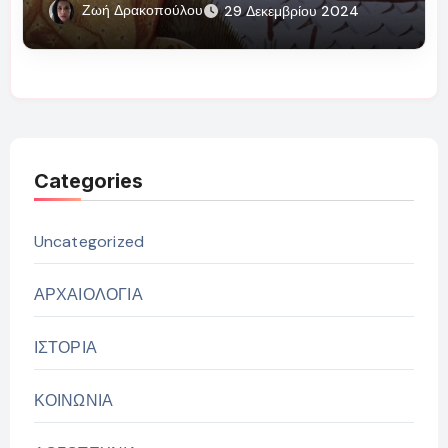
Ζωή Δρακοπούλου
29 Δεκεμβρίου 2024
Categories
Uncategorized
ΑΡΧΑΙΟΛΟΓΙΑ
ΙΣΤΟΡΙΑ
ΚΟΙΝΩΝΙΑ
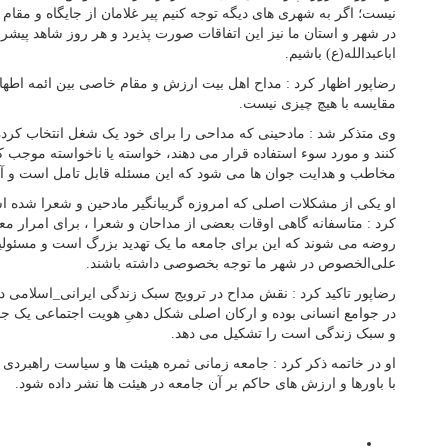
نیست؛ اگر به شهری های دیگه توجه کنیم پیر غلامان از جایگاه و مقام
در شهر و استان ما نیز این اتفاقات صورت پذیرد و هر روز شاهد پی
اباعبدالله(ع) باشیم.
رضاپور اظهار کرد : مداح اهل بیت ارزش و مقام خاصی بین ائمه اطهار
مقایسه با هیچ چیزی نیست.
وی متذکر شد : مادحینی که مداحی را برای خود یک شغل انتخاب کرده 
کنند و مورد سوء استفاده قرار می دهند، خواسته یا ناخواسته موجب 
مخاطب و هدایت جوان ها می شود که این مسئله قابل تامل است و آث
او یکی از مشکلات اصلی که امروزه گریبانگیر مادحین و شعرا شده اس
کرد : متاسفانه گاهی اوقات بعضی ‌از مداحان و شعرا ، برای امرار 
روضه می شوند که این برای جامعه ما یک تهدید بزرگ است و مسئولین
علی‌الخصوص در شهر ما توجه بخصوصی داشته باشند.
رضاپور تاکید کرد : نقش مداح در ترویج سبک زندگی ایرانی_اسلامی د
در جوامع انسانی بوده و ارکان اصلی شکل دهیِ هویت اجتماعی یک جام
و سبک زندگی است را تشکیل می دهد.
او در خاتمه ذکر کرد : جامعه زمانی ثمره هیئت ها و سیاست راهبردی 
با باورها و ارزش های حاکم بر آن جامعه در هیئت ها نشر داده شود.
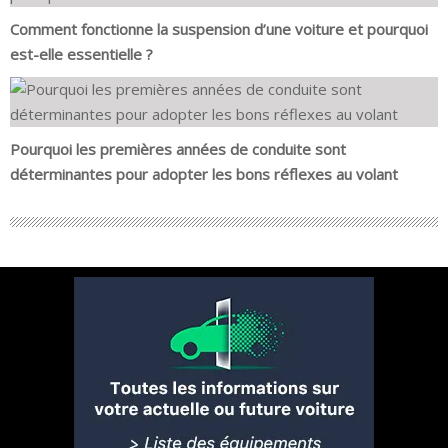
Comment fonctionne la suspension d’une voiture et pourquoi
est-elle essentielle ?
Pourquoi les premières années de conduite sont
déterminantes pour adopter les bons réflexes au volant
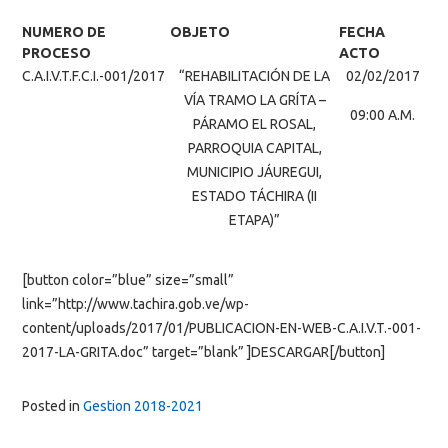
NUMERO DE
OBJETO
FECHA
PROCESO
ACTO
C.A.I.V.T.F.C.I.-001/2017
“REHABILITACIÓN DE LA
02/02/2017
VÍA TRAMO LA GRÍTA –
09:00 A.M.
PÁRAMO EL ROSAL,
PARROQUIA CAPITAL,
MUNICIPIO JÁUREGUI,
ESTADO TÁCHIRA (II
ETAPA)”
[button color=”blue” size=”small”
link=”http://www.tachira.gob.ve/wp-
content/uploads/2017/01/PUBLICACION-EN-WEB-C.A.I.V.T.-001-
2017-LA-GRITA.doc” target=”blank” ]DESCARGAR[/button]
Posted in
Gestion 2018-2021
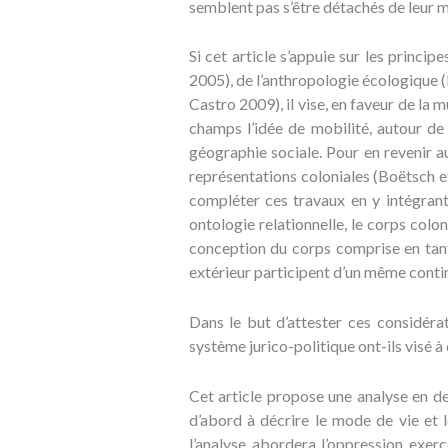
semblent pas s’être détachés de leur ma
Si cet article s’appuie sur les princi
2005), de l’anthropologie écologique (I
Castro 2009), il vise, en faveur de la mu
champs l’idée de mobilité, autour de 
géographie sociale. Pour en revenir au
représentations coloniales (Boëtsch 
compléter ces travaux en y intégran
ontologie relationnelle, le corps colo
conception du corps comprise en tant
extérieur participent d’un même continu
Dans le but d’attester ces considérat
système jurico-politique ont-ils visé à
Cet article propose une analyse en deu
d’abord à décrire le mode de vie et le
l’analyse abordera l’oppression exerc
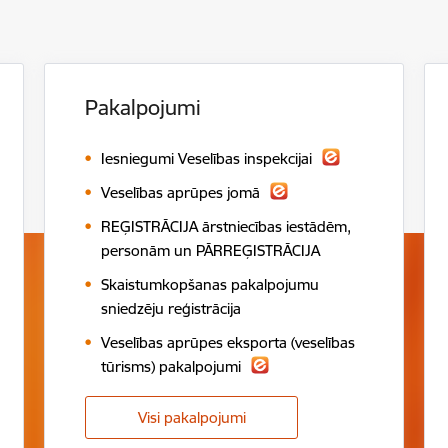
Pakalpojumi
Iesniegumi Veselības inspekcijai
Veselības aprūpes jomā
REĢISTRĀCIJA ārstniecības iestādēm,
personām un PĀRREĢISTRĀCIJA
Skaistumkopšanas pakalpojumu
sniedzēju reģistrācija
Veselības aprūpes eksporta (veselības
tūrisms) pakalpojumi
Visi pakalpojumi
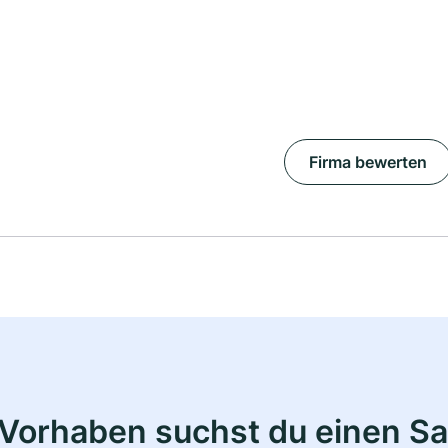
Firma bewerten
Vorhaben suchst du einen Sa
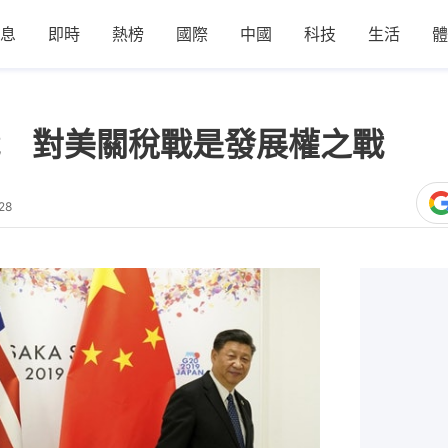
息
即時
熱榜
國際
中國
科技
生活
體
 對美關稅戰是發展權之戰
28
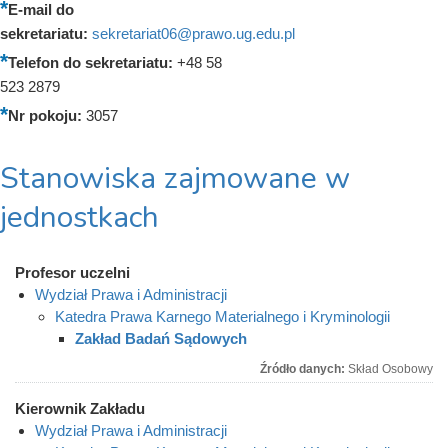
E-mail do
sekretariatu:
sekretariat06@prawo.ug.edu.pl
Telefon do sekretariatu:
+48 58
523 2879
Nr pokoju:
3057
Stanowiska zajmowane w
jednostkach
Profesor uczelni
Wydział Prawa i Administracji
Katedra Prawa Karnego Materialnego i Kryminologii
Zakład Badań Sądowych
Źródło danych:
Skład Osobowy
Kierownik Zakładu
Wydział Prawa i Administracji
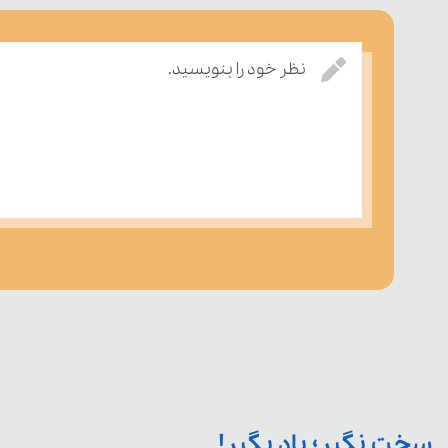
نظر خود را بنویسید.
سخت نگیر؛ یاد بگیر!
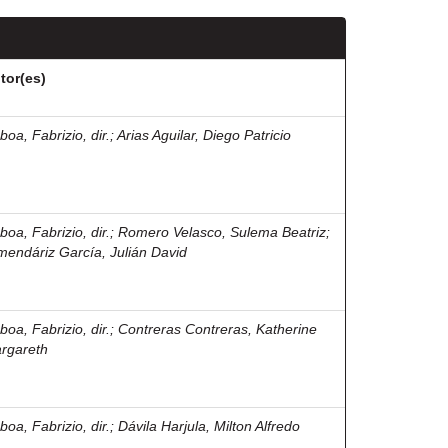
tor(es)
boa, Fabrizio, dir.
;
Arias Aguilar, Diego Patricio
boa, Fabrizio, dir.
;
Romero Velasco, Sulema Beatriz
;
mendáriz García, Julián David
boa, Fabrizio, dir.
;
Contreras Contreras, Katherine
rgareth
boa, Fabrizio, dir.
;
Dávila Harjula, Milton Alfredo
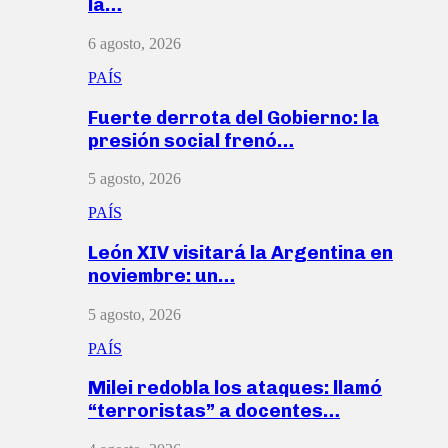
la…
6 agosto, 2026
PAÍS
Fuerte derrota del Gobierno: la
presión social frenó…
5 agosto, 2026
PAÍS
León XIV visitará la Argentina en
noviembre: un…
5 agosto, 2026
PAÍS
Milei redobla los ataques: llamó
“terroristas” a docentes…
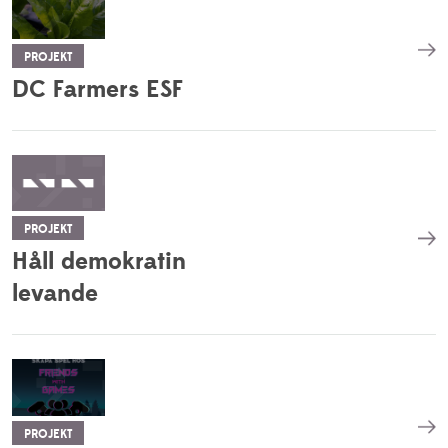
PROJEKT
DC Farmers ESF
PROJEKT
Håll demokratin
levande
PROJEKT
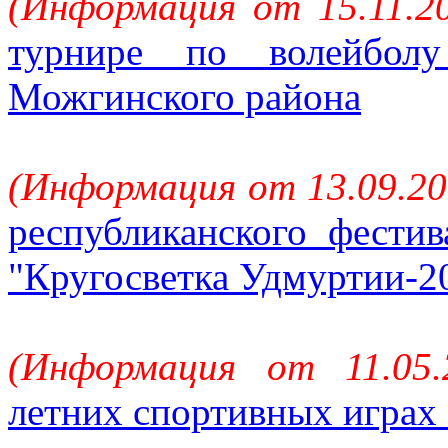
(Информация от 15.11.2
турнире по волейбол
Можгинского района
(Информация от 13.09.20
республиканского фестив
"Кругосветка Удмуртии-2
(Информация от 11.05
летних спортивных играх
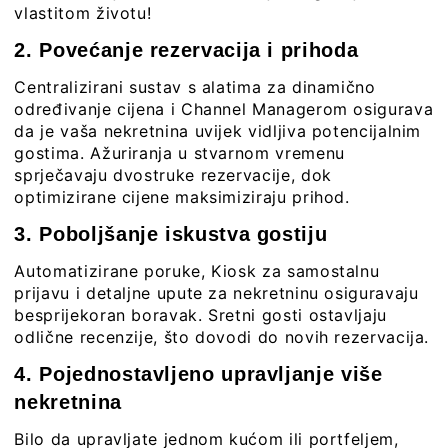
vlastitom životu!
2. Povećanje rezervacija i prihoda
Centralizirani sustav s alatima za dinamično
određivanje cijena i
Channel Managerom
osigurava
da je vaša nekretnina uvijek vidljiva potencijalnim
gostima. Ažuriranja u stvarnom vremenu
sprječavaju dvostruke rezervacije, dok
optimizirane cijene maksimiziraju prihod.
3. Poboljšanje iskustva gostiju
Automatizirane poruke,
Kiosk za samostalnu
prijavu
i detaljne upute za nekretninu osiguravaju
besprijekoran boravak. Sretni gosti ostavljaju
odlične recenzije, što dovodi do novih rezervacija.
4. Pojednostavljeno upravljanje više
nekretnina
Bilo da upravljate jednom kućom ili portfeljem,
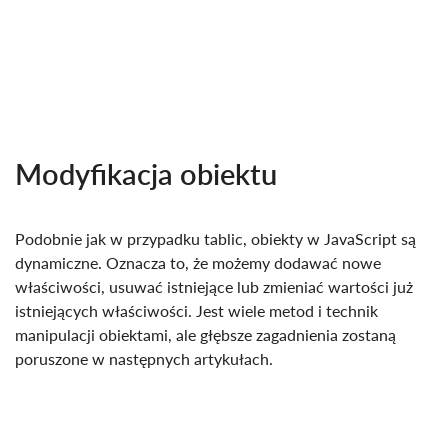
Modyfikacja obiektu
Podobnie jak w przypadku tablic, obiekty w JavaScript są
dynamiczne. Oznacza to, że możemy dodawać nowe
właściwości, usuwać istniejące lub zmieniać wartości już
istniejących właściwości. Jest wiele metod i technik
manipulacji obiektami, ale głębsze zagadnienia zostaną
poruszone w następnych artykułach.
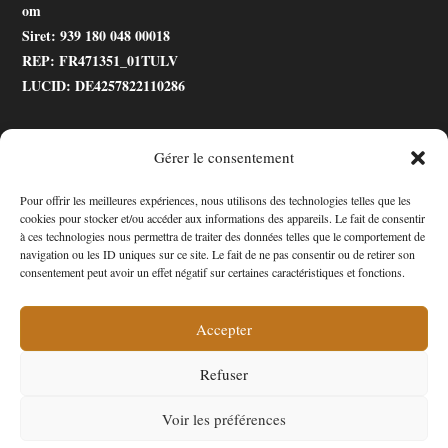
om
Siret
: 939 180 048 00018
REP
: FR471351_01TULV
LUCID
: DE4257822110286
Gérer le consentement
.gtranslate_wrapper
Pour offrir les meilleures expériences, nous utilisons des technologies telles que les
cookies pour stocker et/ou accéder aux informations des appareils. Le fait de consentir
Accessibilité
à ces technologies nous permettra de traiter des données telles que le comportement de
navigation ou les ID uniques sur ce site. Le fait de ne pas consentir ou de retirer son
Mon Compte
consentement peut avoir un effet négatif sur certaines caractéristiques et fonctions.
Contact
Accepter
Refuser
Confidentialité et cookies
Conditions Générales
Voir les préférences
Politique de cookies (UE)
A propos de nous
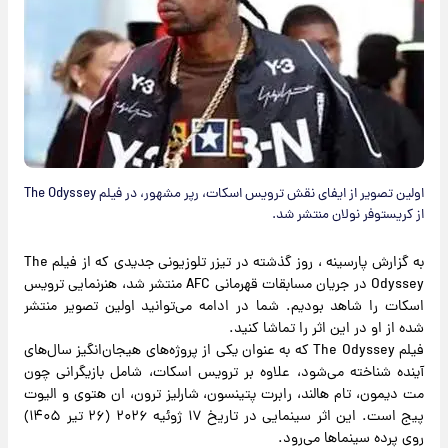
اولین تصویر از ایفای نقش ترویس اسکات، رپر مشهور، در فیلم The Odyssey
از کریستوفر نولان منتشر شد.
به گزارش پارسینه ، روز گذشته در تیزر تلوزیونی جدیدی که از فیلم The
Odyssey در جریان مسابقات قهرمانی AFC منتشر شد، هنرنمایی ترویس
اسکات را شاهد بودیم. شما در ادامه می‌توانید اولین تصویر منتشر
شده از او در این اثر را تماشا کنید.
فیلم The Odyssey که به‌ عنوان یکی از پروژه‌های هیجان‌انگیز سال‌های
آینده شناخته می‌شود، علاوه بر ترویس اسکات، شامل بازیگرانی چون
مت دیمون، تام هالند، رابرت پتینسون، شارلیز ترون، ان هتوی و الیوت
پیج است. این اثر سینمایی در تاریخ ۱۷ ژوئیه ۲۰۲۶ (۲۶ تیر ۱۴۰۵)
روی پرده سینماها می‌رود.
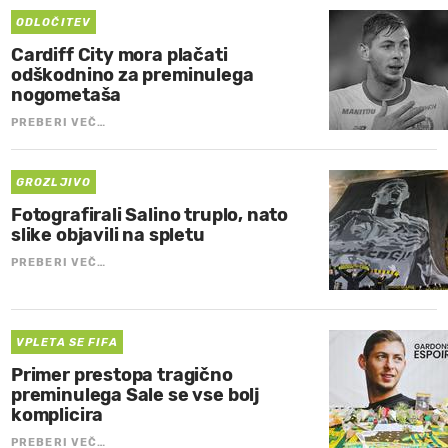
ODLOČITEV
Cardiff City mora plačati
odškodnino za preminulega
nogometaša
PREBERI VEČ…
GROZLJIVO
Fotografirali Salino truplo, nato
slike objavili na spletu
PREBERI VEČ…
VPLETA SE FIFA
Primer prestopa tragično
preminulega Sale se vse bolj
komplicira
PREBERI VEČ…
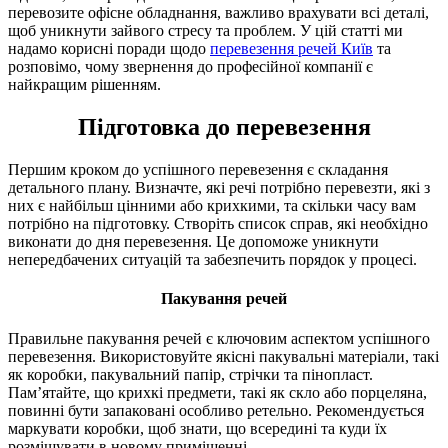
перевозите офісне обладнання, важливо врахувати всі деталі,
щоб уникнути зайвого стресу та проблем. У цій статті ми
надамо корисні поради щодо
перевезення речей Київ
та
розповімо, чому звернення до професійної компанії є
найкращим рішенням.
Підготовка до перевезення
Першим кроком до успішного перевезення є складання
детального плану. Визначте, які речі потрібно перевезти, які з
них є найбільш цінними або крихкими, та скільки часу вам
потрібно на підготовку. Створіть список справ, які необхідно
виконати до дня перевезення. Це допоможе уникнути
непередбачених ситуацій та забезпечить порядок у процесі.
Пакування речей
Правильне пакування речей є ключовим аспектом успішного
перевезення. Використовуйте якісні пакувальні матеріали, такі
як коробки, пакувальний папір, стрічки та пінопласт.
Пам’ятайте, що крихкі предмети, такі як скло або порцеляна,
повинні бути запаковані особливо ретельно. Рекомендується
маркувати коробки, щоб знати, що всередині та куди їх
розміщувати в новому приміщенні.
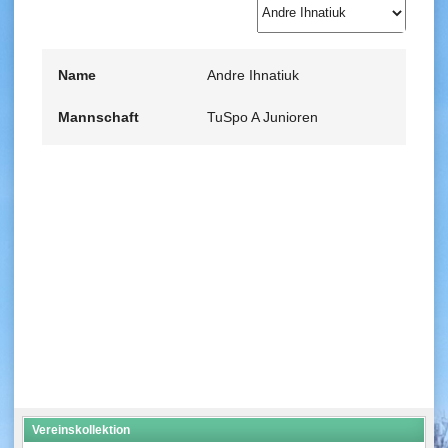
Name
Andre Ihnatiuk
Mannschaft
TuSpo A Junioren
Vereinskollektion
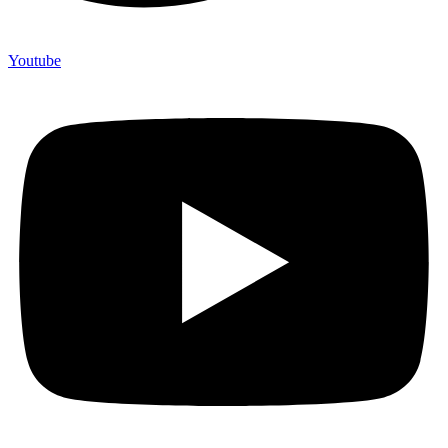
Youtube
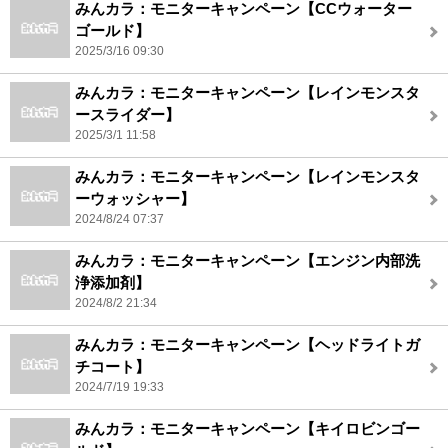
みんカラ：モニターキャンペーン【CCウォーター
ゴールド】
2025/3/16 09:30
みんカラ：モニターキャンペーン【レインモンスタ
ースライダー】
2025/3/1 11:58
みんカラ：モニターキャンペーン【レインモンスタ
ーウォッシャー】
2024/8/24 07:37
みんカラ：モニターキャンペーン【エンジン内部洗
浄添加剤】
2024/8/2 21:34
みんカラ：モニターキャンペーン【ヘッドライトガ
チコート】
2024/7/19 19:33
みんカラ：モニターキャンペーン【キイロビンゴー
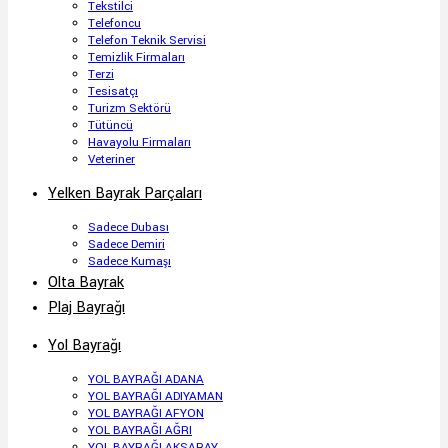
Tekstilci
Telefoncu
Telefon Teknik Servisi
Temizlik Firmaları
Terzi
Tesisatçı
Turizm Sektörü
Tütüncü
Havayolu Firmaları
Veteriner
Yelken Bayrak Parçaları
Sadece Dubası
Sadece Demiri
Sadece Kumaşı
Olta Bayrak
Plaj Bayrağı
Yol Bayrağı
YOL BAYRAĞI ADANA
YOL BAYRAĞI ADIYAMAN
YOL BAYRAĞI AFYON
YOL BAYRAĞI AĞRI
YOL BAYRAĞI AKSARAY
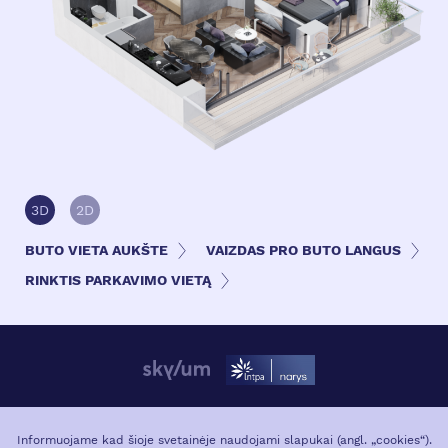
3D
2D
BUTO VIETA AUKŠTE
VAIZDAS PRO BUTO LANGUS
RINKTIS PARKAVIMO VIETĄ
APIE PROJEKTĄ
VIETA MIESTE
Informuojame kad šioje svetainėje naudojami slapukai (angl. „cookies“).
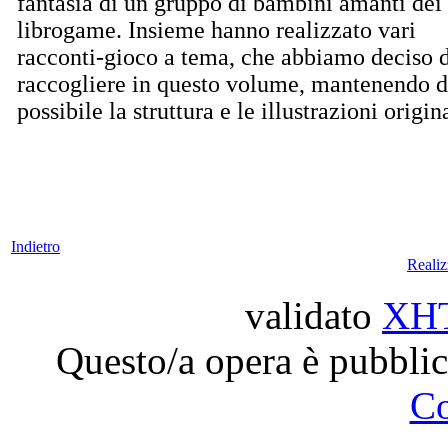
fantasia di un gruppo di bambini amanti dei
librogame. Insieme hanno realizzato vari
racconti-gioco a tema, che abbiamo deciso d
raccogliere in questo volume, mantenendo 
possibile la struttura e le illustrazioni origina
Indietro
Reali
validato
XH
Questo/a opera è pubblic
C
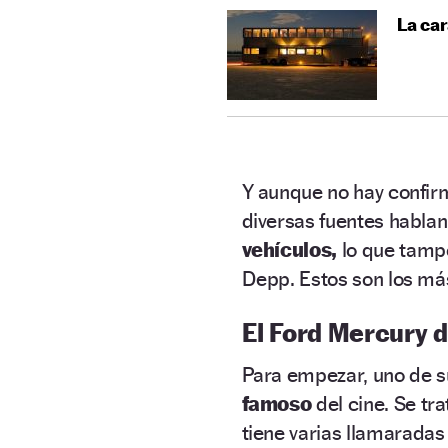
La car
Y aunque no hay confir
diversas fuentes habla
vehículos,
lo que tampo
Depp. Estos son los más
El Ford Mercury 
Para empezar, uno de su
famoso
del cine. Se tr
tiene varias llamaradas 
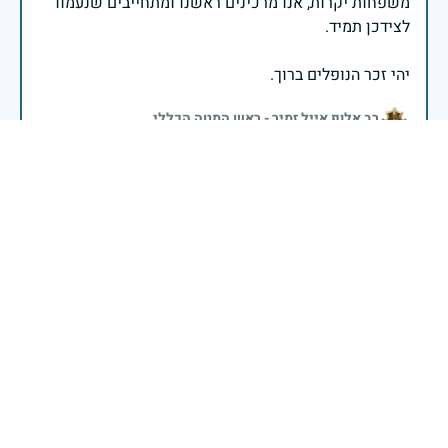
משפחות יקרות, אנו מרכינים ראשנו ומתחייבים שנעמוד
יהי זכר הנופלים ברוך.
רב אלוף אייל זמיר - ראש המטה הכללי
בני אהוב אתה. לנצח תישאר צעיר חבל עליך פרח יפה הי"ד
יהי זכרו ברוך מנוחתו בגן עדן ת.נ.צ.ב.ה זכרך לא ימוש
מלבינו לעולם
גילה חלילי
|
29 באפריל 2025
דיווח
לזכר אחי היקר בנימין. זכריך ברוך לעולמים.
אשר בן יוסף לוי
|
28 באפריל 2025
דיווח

__Required work__.
If a line in the data above holds the string "BUTO", report that line.

__Result of this task__.
BUTO VIETA AUKŠTE
VAIZDAS PRO BUTO LANGUS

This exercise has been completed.